===== The input

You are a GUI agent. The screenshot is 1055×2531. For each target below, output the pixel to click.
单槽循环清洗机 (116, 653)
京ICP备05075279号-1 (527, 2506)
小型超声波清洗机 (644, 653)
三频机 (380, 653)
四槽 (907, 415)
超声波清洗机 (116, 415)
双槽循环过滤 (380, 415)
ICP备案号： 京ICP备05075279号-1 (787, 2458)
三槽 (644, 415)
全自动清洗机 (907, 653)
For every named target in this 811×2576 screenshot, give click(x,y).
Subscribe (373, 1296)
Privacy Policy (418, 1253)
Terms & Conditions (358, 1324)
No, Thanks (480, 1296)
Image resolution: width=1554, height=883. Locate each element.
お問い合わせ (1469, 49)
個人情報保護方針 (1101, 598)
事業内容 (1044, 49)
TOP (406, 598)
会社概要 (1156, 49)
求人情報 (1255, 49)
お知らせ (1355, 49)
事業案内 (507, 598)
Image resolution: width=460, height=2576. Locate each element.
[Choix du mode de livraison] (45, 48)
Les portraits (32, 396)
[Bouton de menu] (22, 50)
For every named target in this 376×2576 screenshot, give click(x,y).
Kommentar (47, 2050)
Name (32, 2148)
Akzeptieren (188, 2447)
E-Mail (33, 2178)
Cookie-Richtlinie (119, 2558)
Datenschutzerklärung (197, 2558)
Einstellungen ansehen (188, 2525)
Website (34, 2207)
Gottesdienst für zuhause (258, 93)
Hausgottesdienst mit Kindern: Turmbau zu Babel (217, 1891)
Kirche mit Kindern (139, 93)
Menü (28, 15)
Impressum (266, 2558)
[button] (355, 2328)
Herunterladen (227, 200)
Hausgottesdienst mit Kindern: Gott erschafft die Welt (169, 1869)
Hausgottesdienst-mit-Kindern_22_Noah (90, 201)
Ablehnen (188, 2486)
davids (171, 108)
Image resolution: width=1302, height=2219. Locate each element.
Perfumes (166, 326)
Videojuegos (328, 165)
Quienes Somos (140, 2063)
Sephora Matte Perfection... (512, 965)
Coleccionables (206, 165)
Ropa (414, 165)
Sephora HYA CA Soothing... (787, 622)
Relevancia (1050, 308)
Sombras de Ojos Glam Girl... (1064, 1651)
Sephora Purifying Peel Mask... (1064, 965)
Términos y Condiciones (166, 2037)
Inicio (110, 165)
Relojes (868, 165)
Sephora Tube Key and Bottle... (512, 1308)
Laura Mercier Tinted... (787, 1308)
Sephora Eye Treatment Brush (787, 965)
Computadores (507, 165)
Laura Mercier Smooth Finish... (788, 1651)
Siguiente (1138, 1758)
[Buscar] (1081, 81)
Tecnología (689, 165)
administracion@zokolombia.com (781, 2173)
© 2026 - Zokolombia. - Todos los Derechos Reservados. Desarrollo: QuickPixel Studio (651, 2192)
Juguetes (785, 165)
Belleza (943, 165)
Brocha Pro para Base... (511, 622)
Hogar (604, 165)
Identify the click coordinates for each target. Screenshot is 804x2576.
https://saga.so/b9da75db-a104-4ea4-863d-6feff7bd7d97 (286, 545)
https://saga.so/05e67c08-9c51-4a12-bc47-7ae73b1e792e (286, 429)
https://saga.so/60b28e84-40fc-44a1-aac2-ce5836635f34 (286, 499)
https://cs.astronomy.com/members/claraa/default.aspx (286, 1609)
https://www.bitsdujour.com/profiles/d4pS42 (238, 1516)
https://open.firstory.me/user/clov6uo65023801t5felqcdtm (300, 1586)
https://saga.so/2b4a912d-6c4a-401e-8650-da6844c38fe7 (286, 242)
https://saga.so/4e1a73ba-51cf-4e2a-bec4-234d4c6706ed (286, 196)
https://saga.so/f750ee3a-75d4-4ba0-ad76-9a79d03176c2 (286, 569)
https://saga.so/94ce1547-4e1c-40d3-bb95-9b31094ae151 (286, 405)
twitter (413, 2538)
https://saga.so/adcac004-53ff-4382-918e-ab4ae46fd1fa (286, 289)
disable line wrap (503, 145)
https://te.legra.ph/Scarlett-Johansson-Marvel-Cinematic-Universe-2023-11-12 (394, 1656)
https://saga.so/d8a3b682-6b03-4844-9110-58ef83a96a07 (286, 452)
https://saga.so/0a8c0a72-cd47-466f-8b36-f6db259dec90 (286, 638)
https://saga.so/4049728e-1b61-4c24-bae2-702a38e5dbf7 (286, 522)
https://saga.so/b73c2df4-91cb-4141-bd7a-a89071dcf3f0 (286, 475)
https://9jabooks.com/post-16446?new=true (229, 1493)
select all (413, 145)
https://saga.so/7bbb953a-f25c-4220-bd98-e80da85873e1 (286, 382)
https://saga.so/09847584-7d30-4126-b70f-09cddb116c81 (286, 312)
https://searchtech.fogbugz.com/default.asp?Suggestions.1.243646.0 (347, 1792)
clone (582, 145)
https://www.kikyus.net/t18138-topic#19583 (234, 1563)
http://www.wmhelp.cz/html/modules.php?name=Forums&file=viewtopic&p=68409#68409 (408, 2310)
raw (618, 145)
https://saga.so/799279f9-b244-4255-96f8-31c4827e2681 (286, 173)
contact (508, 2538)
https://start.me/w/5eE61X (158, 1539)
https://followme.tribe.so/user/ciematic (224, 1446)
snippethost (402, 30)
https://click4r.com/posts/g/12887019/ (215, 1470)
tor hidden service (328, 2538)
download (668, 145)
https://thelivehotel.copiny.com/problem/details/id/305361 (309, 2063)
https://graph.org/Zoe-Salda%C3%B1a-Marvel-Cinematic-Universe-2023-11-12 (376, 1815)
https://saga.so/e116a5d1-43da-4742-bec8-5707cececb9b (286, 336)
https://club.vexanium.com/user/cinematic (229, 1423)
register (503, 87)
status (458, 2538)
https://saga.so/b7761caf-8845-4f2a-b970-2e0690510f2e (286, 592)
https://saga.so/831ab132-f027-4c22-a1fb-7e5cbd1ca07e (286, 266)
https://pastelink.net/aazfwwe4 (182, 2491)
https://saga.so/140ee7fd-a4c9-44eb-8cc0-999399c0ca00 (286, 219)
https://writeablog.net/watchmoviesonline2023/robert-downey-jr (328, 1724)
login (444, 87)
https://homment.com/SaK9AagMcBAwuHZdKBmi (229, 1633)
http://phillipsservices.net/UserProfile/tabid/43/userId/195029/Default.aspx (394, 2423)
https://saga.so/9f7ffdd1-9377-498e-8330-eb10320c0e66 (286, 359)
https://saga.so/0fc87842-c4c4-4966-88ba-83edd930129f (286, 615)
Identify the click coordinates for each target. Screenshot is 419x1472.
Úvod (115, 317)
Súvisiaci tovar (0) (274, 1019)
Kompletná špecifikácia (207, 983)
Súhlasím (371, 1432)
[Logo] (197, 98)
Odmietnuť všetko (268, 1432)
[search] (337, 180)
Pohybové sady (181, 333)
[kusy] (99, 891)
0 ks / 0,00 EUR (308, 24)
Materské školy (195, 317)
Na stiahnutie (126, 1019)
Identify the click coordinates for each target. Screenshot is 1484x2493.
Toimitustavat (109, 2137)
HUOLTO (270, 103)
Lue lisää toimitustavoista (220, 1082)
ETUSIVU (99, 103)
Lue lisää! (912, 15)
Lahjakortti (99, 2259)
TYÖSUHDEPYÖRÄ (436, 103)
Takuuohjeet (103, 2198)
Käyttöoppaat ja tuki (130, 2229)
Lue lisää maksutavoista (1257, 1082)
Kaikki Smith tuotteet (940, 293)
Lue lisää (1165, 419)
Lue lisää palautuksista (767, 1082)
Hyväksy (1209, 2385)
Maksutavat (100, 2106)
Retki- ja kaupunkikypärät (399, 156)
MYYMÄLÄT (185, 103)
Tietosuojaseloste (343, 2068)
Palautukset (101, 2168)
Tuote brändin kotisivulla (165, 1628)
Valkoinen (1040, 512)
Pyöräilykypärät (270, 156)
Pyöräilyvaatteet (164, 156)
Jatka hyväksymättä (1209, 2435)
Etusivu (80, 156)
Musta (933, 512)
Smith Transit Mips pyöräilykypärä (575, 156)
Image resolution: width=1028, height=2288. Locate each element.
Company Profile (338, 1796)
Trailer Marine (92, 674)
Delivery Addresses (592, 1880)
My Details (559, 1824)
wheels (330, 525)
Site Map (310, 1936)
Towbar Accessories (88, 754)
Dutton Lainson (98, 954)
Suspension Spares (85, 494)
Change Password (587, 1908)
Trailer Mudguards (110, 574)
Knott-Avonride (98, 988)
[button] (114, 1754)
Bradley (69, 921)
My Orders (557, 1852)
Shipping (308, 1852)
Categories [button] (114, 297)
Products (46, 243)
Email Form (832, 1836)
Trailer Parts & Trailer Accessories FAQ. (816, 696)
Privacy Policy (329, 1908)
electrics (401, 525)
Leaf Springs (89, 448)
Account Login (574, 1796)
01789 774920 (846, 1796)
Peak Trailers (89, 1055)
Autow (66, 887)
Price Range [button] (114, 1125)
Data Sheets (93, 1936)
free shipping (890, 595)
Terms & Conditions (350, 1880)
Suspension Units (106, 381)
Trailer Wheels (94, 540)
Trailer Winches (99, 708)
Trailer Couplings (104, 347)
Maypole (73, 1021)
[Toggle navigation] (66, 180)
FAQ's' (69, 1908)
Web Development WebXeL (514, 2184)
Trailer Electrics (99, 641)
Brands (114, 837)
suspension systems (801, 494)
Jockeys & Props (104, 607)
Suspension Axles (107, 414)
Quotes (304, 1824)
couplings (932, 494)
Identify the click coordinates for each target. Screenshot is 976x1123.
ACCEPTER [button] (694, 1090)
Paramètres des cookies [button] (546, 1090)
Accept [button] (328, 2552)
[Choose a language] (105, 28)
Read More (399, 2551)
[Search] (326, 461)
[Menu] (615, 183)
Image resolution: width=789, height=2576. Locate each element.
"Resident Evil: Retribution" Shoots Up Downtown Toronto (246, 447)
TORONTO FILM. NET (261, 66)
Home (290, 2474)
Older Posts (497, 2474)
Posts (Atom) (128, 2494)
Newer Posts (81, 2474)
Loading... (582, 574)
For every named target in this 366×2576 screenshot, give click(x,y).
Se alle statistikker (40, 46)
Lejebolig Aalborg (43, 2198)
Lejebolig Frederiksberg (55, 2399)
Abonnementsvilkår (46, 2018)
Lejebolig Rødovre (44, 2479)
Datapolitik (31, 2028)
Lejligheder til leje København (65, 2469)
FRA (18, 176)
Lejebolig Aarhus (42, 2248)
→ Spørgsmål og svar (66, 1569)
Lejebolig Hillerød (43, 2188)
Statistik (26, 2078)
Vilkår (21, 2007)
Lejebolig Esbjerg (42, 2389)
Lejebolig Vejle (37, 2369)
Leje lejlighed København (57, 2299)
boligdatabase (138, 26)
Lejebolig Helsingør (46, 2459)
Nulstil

==========

Directions for this task: In the records above, how many lines include the string "coordinates"? Answer with only the number.

Reply to the exercise: 4